Exercise data =>
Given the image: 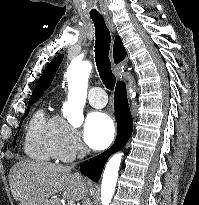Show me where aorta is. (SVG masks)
Listing matches in <instances>:
<instances>
[{"label": "aorta", "instance_id": "obj_1", "mask_svg": "<svg viewBox=\"0 0 199 205\" xmlns=\"http://www.w3.org/2000/svg\"><path fill=\"white\" fill-rule=\"evenodd\" d=\"M92 70L89 61L73 60L67 70L68 100L64 106V115L72 126H80L83 122V107L87 98L88 78ZM132 98L135 93L132 92ZM122 153L114 154L107 162L101 184V203L109 205L114 195Z\"/></svg>", "mask_w": 199, "mask_h": 205}]
</instances>
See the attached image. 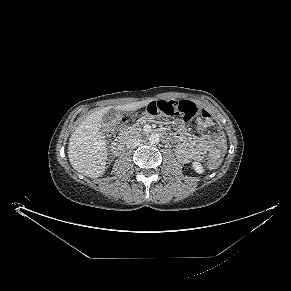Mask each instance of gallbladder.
I'll use <instances>...</instances> for the list:
<instances>
[{
	"mask_svg": "<svg viewBox=\"0 0 291 291\" xmlns=\"http://www.w3.org/2000/svg\"><path fill=\"white\" fill-rule=\"evenodd\" d=\"M119 117V113L114 108L106 112L102 117L103 129L106 132L112 131L115 127V123Z\"/></svg>",
	"mask_w": 291,
	"mask_h": 291,
	"instance_id": "bac80fb5",
	"label": "gallbladder"
}]
</instances>
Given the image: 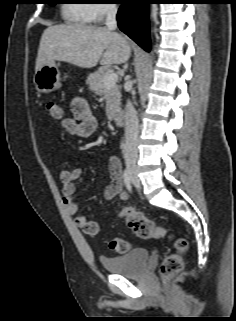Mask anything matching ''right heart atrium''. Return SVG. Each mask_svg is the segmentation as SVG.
Returning a JSON list of instances; mask_svg holds the SVG:
<instances>
[{"label": "right heart atrium", "mask_w": 236, "mask_h": 321, "mask_svg": "<svg viewBox=\"0 0 236 321\" xmlns=\"http://www.w3.org/2000/svg\"><path fill=\"white\" fill-rule=\"evenodd\" d=\"M94 2L95 3L89 5L88 9V18L90 21L100 22L116 10L113 0H94Z\"/></svg>", "instance_id": "obj_1"}]
</instances>
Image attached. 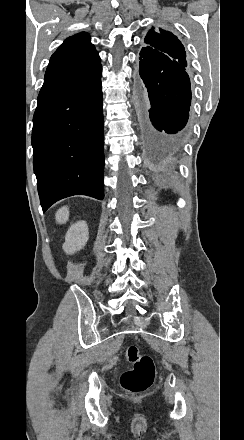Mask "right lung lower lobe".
I'll use <instances>...</instances> for the list:
<instances>
[{
    "label": "right lung lower lobe",
    "mask_w": 244,
    "mask_h": 440,
    "mask_svg": "<svg viewBox=\"0 0 244 440\" xmlns=\"http://www.w3.org/2000/svg\"><path fill=\"white\" fill-rule=\"evenodd\" d=\"M102 68L45 75L33 117V166L45 212L72 196L104 197Z\"/></svg>",
    "instance_id": "98d812e1"
}]
</instances>
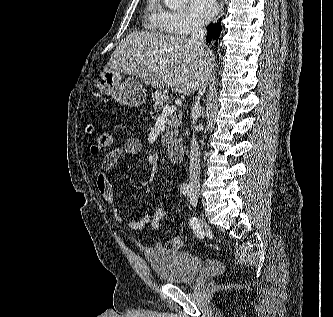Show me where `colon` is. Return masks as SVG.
Here are the masks:
<instances>
[{
  "label": "colon",
  "mask_w": 333,
  "mask_h": 317,
  "mask_svg": "<svg viewBox=\"0 0 333 317\" xmlns=\"http://www.w3.org/2000/svg\"><path fill=\"white\" fill-rule=\"evenodd\" d=\"M90 137V150L93 154L100 153L106 150L111 144V138L108 132L95 124H89L86 128ZM169 210L167 207H159L152 214L150 225L153 229H157L161 223L167 219ZM173 248L181 249L184 246V241L180 237L171 239Z\"/></svg>",
  "instance_id": "5ec220e1"
}]
</instances>
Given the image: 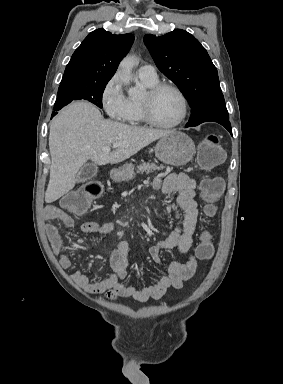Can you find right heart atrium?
<instances>
[{"instance_id": "d8ad5b80", "label": "right heart atrium", "mask_w": 283, "mask_h": 384, "mask_svg": "<svg viewBox=\"0 0 283 384\" xmlns=\"http://www.w3.org/2000/svg\"><path fill=\"white\" fill-rule=\"evenodd\" d=\"M101 105L109 122L123 125L127 122L128 98L124 92L122 80L118 73H114L101 89Z\"/></svg>"}]
</instances>
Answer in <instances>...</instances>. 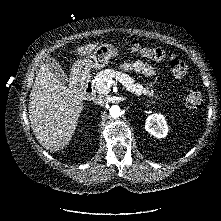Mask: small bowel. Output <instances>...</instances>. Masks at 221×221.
<instances>
[{
	"instance_id": "obj_1",
	"label": "small bowel",
	"mask_w": 221,
	"mask_h": 221,
	"mask_svg": "<svg viewBox=\"0 0 221 221\" xmlns=\"http://www.w3.org/2000/svg\"><path fill=\"white\" fill-rule=\"evenodd\" d=\"M121 67L125 71H136L148 77H152L156 74L155 69L151 65L144 63L142 61L125 63Z\"/></svg>"
}]
</instances>
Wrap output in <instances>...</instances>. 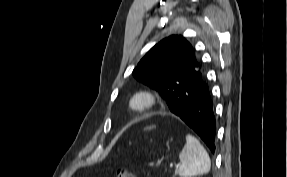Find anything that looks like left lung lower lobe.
<instances>
[{"mask_svg": "<svg viewBox=\"0 0 287 177\" xmlns=\"http://www.w3.org/2000/svg\"><path fill=\"white\" fill-rule=\"evenodd\" d=\"M169 108L191 127L214 153L216 123L213 102L204 77L192 87L183 88L177 102L172 103Z\"/></svg>", "mask_w": 287, "mask_h": 177, "instance_id": "0a47b994", "label": "left lung lower lobe"}]
</instances>
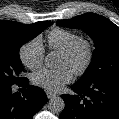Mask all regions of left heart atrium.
Returning <instances> with one entry per match:
<instances>
[{
    "label": "left heart atrium",
    "mask_w": 119,
    "mask_h": 119,
    "mask_svg": "<svg viewBox=\"0 0 119 119\" xmlns=\"http://www.w3.org/2000/svg\"><path fill=\"white\" fill-rule=\"evenodd\" d=\"M73 71L67 67L57 70L41 69L32 75V82L47 91L57 92L73 78Z\"/></svg>",
    "instance_id": "1"
}]
</instances>
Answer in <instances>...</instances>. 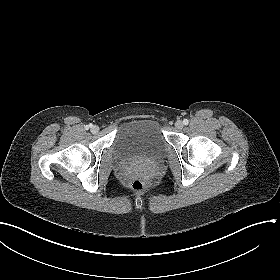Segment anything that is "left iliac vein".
I'll use <instances>...</instances> for the list:
<instances>
[{
  "label": "left iliac vein",
  "instance_id": "1",
  "mask_svg": "<svg viewBox=\"0 0 280 280\" xmlns=\"http://www.w3.org/2000/svg\"><path fill=\"white\" fill-rule=\"evenodd\" d=\"M183 126H184V125H183V122H182V121L178 120V121L175 122V127H176L177 129H182Z\"/></svg>",
  "mask_w": 280,
  "mask_h": 280
}]
</instances>
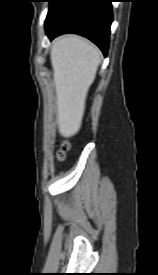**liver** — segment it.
Listing matches in <instances>:
<instances>
[{"label":"liver","instance_id":"liver-1","mask_svg":"<svg viewBox=\"0 0 158 275\" xmlns=\"http://www.w3.org/2000/svg\"><path fill=\"white\" fill-rule=\"evenodd\" d=\"M100 50L89 41L66 35L51 47L59 133L72 137L81 128L88 90L101 62Z\"/></svg>","mask_w":158,"mask_h":275}]
</instances>
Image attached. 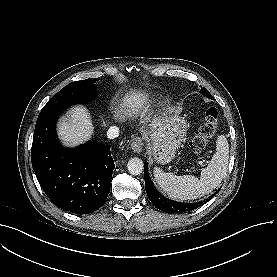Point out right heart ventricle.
I'll list each match as a JSON object with an SVG mask.
<instances>
[{"label":"right heart ventricle","mask_w":277,"mask_h":277,"mask_svg":"<svg viewBox=\"0 0 277 277\" xmlns=\"http://www.w3.org/2000/svg\"><path fill=\"white\" fill-rule=\"evenodd\" d=\"M123 107L125 110H132V111L134 110V108H133L134 106L131 103H127Z\"/></svg>","instance_id":"right-heart-ventricle-1"}]
</instances>
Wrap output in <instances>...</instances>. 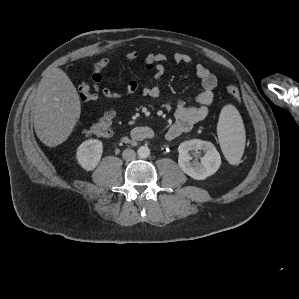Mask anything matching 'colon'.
I'll list each match as a JSON object with an SVG mask.
<instances>
[{
    "mask_svg": "<svg viewBox=\"0 0 299 299\" xmlns=\"http://www.w3.org/2000/svg\"><path fill=\"white\" fill-rule=\"evenodd\" d=\"M80 96L85 101L96 100V95L92 92L90 86L82 82L78 87ZM228 94L235 100L239 101L240 93L238 87L234 83L227 85ZM115 114L113 111H107L96 120L87 130L84 131L86 136L108 137L112 134L113 122Z\"/></svg>",
    "mask_w": 299,
    "mask_h": 299,
    "instance_id": "5ec220e1",
    "label": "colon"
}]
</instances>
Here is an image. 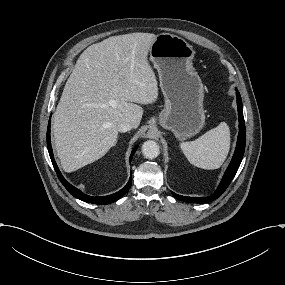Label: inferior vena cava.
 Returning a JSON list of instances; mask_svg holds the SVG:
<instances>
[{"mask_svg":"<svg viewBox=\"0 0 285 285\" xmlns=\"http://www.w3.org/2000/svg\"><path fill=\"white\" fill-rule=\"evenodd\" d=\"M133 127L128 119H124L121 122L118 123L117 125V130L119 132H127L131 130Z\"/></svg>","mask_w":285,"mask_h":285,"instance_id":"inferior-vena-cava-1","label":"inferior vena cava"}]
</instances>
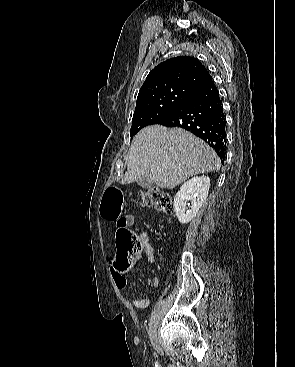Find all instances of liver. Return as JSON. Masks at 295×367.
Wrapping results in <instances>:
<instances>
[{"instance_id": "6515ba94", "label": "liver", "mask_w": 295, "mask_h": 367, "mask_svg": "<svg viewBox=\"0 0 295 367\" xmlns=\"http://www.w3.org/2000/svg\"><path fill=\"white\" fill-rule=\"evenodd\" d=\"M220 165L216 152L191 133L152 125L133 138L121 183L143 177L160 188L173 189L189 177L217 171Z\"/></svg>"}]
</instances>
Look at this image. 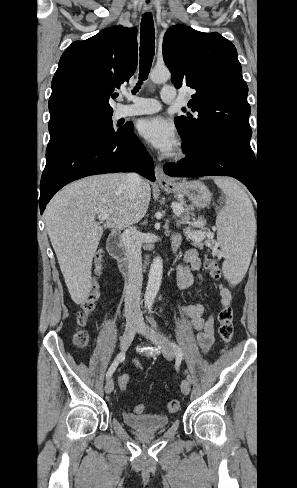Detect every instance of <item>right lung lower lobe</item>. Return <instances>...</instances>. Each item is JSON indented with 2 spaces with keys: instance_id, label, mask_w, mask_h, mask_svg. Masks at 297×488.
Wrapping results in <instances>:
<instances>
[{
  "instance_id": "1",
  "label": "right lung lower lobe",
  "mask_w": 297,
  "mask_h": 488,
  "mask_svg": "<svg viewBox=\"0 0 297 488\" xmlns=\"http://www.w3.org/2000/svg\"><path fill=\"white\" fill-rule=\"evenodd\" d=\"M127 171L155 180L152 158L133 128L107 138L72 143L46 160L40 182V213L58 190L74 180Z\"/></svg>"
}]
</instances>
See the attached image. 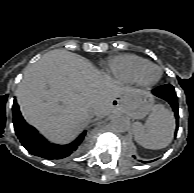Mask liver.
<instances>
[{"label":"liver","mask_w":194,"mask_h":193,"mask_svg":"<svg viewBox=\"0 0 194 193\" xmlns=\"http://www.w3.org/2000/svg\"><path fill=\"white\" fill-rule=\"evenodd\" d=\"M141 92L102 74L83 57L56 49L25 70L16 96L30 125L50 141L65 144L94 116L119 110L115 100Z\"/></svg>","instance_id":"1"}]
</instances>
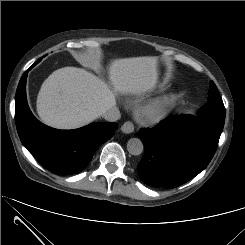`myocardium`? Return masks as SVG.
I'll return each instance as SVG.
<instances>
[{
  "instance_id": "obj_1",
  "label": "myocardium",
  "mask_w": 245,
  "mask_h": 245,
  "mask_svg": "<svg viewBox=\"0 0 245 245\" xmlns=\"http://www.w3.org/2000/svg\"><path fill=\"white\" fill-rule=\"evenodd\" d=\"M174 99L166 98L160 102L149 105L145 111V117L150 121H158L163 118L173 107Z\"/></svg>"
}]
</instances>
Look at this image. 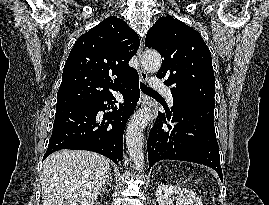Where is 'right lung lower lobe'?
I'll use <instances>...</instances> for the list:
<instances>
[{
    "label": "right lung lower lobe",
    "mask_w": 269,
    "mask_h": 205,
    "mask_svg": "<svg viewBox=\"0 0 269 205\" xmlns=\"http://www.w3.org/2000/svg\"><path fill=\"white\" fill-rule=\"evenodd\" d=\"M138 80L136 73L122 84L119 91L124 104L118 106L113 105L116 100L112 101V94L89 102L57 106L53 132L43 159L57 150L75 149L97 152L116 164L121 162L125 124L140 97ZM107 109H113V112L104 114L103 121L97 122L98 112Z\"/></svg>",
    "instance_id": "98d812e1"
}]
</instances>
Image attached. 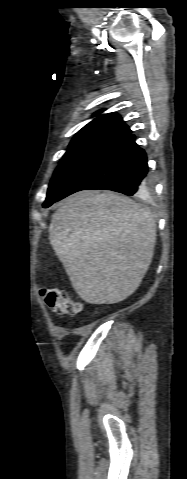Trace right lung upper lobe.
Masks as SVG:
<instances>
[{"instance_id": "right-lung-upper-lobe-1", "label": "right lung upper lobe", "mask_w": 187, "mask_h": 479, "mask_svg": "<svg viewBox=\"0 0 187 479\" xmlns=\"http://www.w3.org/2000/svg\"><path fill=\"white\" fill-rule=\"evenodd\" d=\"M88 127H104L125 132L127 134L131 132L129 127L123 122L122 118L116 113H108L98 116L83 128Z\"/></svg>"}]
</instances>
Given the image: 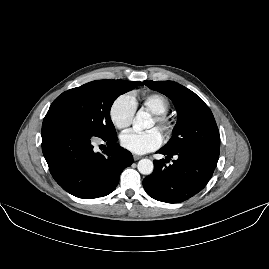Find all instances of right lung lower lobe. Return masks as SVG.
<instances>
[{
	"label": "right lung lower lobe",
	"instance_id": "obj_1",
	"mask_svg": "<svg viewBox=\"0 0 269 269\" xmlns=\"http://www.w3.org/2000/svg\"><path fill=\"white\" fill-rule=\"evenodd\" d=\"M42 151L55 181L70 194L92 199L110 194L121 172L133 162L117 136L101 138L103 154L94 152L93 136L71 121L46 115L42 124ZM100 138V137H99Z\"/></svg>",
	"mask_w": 269,
	"mask_h": 269
}]
</instances>
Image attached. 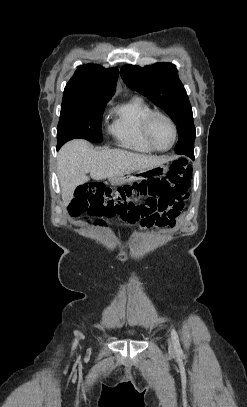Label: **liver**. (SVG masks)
I'll return each instance as SVG.
<instances>
[{"instance_id": "liver-1", "label": "liver", "mask_w": 247, "mask_h": 407, "mask_svg": "<svg viewBox=\"0 0 247 407\" xmlns=\"http://www.w3.org/2000/svg\"><path fill=\"white\" fill-rule=\"evenodd\" d=\"M173 158L147 156L120 149L96 150L85 140L66 143L57 158V175L64 206L73 198L77 186L135 171H144L163 165Z\"/></svg>"}]
</instances>
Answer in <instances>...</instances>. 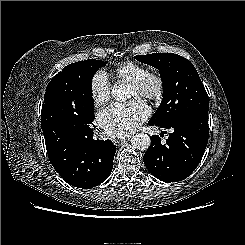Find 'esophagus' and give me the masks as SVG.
<instances>
[{"mask_svg": "<svg viewBox=\"0 0 245 245\" xmlns=\"http://www.w3.org/2000/svg\"><path fill=\"white\" fill-rule=\"evenodd\" d=\"M128 139H130V136H128ZM125 141V139L115 140V143L122 144Z\"/></svg>", "mask_w": 245, "mask_h": 245, "instance_id": "34e87169", "label": "esophagus"}]
</instances>
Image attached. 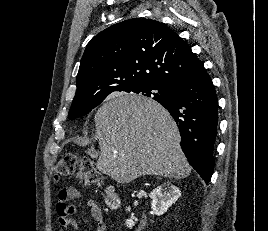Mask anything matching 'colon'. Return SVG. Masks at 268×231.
<instances>
[{
  "label": "colon",
  "instance_id": "colon-1",
  "mask_svg": "<svg viewBox=\"0 0 268 231\" xmlns=\"http://www.w3.org/2000/svg\"><path fill=\"white\" fill-rule=\"evenodd\" d=\"M73 174H76L86 185H93L99 181V172L88 159H80L71 154L65 155L55 166V178L60 180Z\"/></svg>",
  "mask_w": 268,
  "mask_h": 231
}]
</instances>
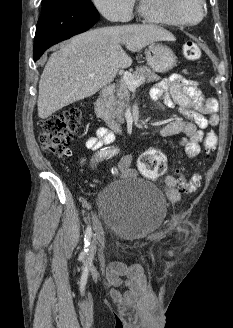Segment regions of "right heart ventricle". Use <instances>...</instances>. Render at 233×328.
I'll use <instances>...</instances> for the list:
<instances>
[{"label":"right heart ventricle","mask_w":233,"mask_h":328,"mask_svg":"<svg viewBox=\"0 0 233 328\" xmlns=\"http://www.w3.org/2000/svg\"><path fill=\"white\" fill-rule=\"evenodd\" d=\"M139 13H140L143 17H145L146 19H148V20H150V21H153V20H151L149 17H147V16L144 14V12L142 11L141 7H139Z\"/></svg>","instance_id":"1"}]
</instances>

Problem details =>
Beginning with the line that holds "Segment regions of", write out exactly the lines down to the end of the material above, and no others. Pictures are not part of the copy.

Final answer =>
Segment regions of "right heart ventricle". Use <instances>...</instances>. Render at 233×328.
I'll use <instances>...</instances> for the list:
<instances>
[{"label":"right heart ventricle","mask_w":233,"mask_h":328,"mask_svg":"<svg viewBox=\"0 0 233 328\" xmlns=\"http://www.w3.org/2000/svg\"><path fill=\"white\" fill-rule=\"evenodd\" d=\"M139 13H140L143 17H145L146 19H148V20H150V21H153V20H151L149 17H147V16L144 14V12L142 11L141 7H139Z\"/></svg>","instance_id":"1"}]
</instances>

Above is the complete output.